Selon les informations recueillies, le chargement ne disposait ni des documents requis du Centre d’Expertise, d’Évaluation et de Certification (CEEC) ni de l’enregistrement à l’ITRI. De plus, l’entreprise MMR ne détenait ni accord d’achat ni licence pour exercer le commerce de minerais dans le Maniema, en violation manifeste de la législation minière en vigueur.
Pressions et enjeux politiques
Alors que le gouvernement s’efforce d’assainir le secteur, des pressions exercées par certaines autorités pour obtenir la libération du conteneur viennent compliquer l’affaire. Cette situation illustre l’ampleur des défis auxquels fait face l’exécutif pour imposer la transparence et mettre fin aux pratiques frauduleuses.

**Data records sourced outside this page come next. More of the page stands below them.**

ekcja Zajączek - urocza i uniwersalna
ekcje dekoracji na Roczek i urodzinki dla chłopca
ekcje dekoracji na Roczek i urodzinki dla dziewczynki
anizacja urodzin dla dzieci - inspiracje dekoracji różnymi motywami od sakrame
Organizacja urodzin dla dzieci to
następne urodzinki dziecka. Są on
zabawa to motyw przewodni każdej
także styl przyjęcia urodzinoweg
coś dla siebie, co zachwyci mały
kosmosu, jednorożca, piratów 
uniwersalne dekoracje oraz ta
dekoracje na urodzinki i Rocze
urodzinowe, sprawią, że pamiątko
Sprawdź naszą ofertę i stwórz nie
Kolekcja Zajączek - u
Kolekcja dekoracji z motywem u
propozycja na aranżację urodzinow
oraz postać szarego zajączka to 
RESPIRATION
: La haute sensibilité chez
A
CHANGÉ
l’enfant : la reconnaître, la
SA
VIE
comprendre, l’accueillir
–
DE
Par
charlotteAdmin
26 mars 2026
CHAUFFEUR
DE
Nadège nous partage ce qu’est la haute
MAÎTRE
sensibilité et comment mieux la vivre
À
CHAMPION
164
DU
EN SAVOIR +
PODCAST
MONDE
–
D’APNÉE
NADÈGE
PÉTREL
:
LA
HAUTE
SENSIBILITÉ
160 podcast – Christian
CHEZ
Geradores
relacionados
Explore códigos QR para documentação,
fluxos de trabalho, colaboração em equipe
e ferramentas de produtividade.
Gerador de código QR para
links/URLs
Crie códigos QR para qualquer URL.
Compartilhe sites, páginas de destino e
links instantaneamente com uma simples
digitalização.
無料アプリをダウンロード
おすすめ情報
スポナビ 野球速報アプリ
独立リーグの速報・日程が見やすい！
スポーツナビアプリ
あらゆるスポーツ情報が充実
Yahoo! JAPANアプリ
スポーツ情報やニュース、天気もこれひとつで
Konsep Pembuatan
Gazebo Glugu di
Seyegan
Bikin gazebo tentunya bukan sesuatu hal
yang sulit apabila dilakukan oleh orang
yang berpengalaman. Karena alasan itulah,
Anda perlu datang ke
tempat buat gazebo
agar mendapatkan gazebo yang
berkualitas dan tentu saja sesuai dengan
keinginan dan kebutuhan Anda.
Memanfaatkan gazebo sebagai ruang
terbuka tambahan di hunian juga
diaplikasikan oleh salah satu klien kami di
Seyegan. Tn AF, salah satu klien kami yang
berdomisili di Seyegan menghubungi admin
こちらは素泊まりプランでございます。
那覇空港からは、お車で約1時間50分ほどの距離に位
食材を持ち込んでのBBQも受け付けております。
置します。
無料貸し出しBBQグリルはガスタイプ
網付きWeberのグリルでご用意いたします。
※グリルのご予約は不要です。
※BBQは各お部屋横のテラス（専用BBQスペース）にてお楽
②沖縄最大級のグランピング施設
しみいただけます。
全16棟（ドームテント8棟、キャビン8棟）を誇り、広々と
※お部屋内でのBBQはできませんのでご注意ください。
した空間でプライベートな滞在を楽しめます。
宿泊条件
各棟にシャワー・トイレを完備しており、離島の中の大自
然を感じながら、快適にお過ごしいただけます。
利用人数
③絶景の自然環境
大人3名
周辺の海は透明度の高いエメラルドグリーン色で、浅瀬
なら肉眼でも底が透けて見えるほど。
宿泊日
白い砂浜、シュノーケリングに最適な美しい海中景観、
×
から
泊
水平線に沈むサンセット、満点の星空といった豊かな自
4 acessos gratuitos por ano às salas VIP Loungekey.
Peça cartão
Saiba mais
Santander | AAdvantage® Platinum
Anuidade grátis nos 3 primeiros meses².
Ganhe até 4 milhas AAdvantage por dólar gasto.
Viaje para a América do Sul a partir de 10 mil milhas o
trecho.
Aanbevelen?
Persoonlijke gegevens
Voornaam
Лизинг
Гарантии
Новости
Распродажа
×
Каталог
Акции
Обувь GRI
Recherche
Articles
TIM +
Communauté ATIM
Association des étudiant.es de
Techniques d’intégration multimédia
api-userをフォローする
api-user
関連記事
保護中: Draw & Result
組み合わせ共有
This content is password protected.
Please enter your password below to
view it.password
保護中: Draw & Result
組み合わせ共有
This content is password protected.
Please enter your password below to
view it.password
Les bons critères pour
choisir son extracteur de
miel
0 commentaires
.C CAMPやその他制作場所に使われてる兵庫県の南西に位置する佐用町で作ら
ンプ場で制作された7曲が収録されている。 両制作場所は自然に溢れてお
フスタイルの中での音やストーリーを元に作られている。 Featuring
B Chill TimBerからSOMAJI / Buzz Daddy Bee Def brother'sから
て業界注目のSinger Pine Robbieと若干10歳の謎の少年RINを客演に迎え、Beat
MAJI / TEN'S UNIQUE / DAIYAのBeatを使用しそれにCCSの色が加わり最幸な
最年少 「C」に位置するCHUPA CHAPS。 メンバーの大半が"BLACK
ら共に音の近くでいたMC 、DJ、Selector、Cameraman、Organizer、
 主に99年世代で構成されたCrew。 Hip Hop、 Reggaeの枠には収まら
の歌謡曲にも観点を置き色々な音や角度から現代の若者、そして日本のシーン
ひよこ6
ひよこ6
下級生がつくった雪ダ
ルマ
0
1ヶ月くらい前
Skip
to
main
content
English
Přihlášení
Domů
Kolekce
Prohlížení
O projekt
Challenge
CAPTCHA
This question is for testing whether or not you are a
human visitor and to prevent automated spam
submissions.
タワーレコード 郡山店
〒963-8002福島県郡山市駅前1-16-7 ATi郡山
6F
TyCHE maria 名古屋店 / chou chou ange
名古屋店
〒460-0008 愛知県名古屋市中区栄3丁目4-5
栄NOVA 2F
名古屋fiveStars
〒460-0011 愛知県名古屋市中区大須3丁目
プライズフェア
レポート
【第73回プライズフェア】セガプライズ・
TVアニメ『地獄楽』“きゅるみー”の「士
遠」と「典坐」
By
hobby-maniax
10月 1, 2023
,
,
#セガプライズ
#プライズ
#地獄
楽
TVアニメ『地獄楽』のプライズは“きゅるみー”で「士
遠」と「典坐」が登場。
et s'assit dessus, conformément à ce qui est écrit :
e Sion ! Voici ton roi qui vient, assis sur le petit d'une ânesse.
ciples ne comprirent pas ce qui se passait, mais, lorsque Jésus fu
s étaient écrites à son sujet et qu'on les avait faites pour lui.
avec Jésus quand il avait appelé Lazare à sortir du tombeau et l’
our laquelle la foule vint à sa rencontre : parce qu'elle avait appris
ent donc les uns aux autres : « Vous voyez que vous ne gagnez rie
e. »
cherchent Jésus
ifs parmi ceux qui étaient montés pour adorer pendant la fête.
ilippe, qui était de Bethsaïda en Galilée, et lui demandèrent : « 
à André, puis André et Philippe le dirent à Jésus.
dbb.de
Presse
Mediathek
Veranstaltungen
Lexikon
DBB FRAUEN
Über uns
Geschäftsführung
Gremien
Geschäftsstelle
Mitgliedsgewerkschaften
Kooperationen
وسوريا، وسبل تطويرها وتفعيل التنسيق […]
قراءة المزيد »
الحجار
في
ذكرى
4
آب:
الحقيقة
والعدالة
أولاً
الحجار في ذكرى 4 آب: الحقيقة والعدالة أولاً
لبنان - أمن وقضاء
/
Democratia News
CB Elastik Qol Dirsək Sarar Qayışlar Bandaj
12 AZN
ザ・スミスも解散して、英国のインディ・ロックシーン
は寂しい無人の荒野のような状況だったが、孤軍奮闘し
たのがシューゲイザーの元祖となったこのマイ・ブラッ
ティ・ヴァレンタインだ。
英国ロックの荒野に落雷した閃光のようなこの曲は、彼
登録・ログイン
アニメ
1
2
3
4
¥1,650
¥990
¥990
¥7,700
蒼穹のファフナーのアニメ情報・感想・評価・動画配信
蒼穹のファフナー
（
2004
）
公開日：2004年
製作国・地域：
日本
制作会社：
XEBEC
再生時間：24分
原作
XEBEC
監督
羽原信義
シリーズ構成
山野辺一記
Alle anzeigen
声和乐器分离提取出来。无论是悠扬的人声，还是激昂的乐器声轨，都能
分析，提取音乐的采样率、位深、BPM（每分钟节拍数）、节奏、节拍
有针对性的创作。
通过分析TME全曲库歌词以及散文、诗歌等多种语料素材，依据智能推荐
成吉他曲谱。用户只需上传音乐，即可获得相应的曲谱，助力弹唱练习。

Pourtant, le 7 janvier 2025, le gouvernement avait annoncé la création d’une commission indépendante chargée de lutter contre la fraude minière, répondant ainsi aux préoccupations exprimées par le président Félix Tshisekedi sur les activités illégales dans les sites d’exploitation.
Un signal fort contre la fraude
Cette saisie représente non seulement une perte fiscale importante pour l’État, mais également un test de crédibilité pour les autorités congolaises. Elle rappelle l’urgence de renforcer les mécanismes de contrôle, d’appliquer la loi de manière impartiale et de promouvoir des pratiques minières durables et conformes aux normes.
En déjouant cette tentative de contrebande, les autorités locales envoient un message clair aux contrebandiers : la République démocratique du Congo entend défendre ses richesses et protéger ses intérêts face aux trafics illicites.